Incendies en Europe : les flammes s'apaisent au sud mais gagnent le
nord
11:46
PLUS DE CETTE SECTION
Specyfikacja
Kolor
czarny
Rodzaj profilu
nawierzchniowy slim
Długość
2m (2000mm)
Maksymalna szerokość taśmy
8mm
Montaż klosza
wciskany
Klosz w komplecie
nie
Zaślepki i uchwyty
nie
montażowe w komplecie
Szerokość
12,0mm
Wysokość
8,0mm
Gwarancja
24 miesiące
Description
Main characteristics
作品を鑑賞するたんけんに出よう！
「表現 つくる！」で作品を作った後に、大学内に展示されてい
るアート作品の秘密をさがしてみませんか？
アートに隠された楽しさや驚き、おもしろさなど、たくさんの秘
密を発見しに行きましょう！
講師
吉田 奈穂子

* * *

Prompt: Once the line containing "Montaż klosza" is found, please retype it and every remaining line of the listing above, exactly, with nothing else.

Solved problem:
Montaż klosza
wciskany
Klosz w komplecie
nie
Zaślepki i uchwyty
nie
montażowe w komplecie
Szerokość
12,0mm
Wysokość
8,0mm
Gwarancja
24 miesiące
Description
Main characteristics
作品を鑑賞するたんけんに出よう！
「表現 つくる！」で作品を作った後に、大学内に展示されてい
るアート作品の秘密をさがしてみませんか？
アートに隠された楽しさや驚き、おもしろさなど、たくさんの秘
密を発見しに行きましょう！
講師
吉田 奈穂子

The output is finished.